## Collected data

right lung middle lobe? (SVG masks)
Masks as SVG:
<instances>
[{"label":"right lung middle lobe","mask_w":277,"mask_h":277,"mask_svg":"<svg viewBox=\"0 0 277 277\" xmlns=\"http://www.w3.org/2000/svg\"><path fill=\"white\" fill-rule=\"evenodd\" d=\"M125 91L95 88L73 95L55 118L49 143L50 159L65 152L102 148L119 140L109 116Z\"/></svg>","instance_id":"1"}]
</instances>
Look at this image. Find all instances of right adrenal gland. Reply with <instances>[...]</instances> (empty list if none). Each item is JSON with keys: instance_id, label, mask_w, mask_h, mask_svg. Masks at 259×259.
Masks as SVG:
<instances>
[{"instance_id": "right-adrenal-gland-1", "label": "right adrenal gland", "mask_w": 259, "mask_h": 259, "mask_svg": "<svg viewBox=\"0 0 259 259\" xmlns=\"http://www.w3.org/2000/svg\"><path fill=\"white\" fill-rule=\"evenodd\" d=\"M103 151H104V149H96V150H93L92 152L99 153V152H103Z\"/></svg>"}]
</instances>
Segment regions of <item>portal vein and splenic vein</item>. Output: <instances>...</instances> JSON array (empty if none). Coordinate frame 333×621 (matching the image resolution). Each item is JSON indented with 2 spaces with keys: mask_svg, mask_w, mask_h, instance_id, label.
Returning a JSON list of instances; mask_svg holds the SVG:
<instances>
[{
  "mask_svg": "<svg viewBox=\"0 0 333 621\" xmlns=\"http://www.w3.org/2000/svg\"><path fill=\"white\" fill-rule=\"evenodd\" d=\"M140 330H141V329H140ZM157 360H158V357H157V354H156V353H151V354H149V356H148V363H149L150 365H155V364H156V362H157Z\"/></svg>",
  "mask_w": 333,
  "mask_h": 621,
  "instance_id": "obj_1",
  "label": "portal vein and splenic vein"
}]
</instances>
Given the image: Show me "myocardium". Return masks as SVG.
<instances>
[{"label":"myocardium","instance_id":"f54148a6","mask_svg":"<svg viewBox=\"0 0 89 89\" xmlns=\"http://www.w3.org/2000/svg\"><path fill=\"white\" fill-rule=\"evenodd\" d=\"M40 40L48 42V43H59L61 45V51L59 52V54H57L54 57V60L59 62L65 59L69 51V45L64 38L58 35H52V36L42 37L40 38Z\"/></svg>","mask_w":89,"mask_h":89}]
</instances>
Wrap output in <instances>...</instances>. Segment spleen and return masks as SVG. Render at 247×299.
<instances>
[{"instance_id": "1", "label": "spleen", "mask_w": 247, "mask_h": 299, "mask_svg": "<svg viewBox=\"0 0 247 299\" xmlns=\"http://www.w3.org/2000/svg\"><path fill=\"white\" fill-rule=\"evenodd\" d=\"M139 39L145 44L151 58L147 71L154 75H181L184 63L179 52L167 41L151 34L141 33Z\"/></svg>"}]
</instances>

## What you will do
Transcribe only the trailing portion of the entries above: the line that contains "Given the image: Show" and each line after it.

## Solved problem
Given the image: Show me "myocardium". Return masks as SVG.
<instances>
[{"label":"myocardium","instance_id":"f54148a6","mask_svg":"<svg viewBox=\"0 0 89 89\" xmlns=\"http://www.w3.org/2000/svg\"><path fill=\"white\" fill-rule=\"evenodd\" d=\"M40 40L48 42V43H59L61 45V51L59 52V54H57L54 57V60L59 62L65 59L69 51V45L64 38L58 35H52V36L42 37L40 38Z\"/></svg>","mask_w":89,"mask_h":89}]
</instances>
Wrap output in <instances>...</instances>. Segment spleen and return masks as SVG. Render at 247×299.
<instances>
[{"instance_id": "1", "label": "spleen", "mask_w": 247, "mask_h": 299, "mask_svg": "<svg viewBox=\"0 0 247 299\" xmlns=\"http://www.w3.org/2000/svg\"><path fill=\"white\" fill-rule=\"evenodd\" d=\"M139 39L145 44L151 58L147 71L154 75H181L184 63L179 52L167 41L151 34L141 33Z\"/></svg>"}]
</instances>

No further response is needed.